In the meantime, SRP has issued an RFP for 100 megawatts of renewables, with a minimum project size of 25 megawatts. It’s also tapped into the falling cost of batteries for grid-scale energy storage, with a 20-year power-purchase agreement for 20 megawatts of lithium-ion batteries alongside the same amount of new solar PV.
But for small residential and solar customers, the demand charges, which apply only to solar customers, are still too high for the solar-storage economics to work out, Honeyman said.
SRP’s demand charges are an extreme example of a rising trend. Utilities have proposed demand charges in states including Arizona, California, Massachusetts, Oklahoma, Texas, Ohio and North Carolina, with varying degrees of success.
In Arizona, investor-owned utility Arizona Public Service tried to bring mandatory demand rates to all residential and small-commercial customers, but was fought back by consumer and solar advocates, and ultimately agreed to a settlement that made the rate purely optional. In January, Massachusetts utility Eversource received regulatory approval for a mandatory demand chargefor residential solar customers, and has since been challenged in court.
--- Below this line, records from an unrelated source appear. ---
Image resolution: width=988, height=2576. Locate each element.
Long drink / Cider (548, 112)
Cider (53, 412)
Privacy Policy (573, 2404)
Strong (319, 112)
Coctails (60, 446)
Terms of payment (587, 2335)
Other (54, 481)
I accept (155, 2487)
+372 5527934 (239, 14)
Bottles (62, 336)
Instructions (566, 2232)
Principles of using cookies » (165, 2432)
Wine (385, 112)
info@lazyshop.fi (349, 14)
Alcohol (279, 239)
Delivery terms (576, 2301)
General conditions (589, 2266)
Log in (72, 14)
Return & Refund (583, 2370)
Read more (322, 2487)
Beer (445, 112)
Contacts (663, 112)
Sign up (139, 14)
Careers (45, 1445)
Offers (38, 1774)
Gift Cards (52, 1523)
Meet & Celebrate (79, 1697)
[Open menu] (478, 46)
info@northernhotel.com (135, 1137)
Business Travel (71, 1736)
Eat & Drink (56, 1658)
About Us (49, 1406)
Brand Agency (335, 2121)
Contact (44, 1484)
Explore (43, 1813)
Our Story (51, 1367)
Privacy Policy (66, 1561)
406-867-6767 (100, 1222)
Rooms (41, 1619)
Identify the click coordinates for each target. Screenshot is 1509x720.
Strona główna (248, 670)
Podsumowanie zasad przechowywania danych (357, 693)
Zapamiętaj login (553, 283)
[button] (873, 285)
All of these new rates are meant to serve the higher cause of balancing the costs and benefits of customer-owned solar between those that have it and those that don’t. Demand charges, in their various forms, are commonly based on a customer’s peak usage -- the moment they’re putting their maximum share of stress on the grid -- as a way to more accurately link prices to costs.
“Demand charges are intended to more equitably compensate for grid usage, since infrastructure is built for capacity,” MJ Shiao, GTM Research head of Americas. But he cautioned that SRP’s example shows that, “if they're not carefully considered or calculated, demand charges can have a strongly negative impact on local distributed generation.”